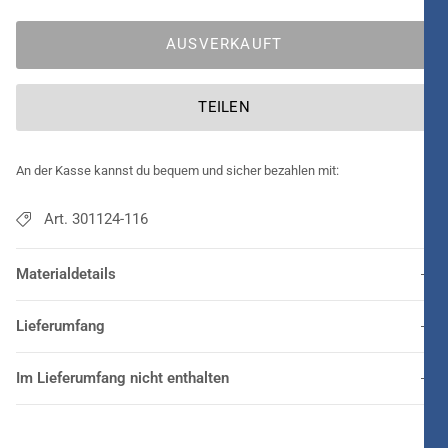
AUSVERKAUFT
TEILEN
An der Kasse kannst du bequem und sicher bezahlen mit:
Art. 301124-116
Materialdetails
Lieferumfang
Im Lieferumfang nicht enthalten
|---|
EXERCISE DESCRIPTION: Every line above should be duplicated exactly; the pictures are to be left out.

EXERCISE RESPONSE:
AUSVERKAUFT
TEILEN
An der Kasse kannst du bequem und sicher bezahlen mit:
Art. 301124-116
Materialdetails
Lieferumfang
Im Lieferumfang nicht enthalten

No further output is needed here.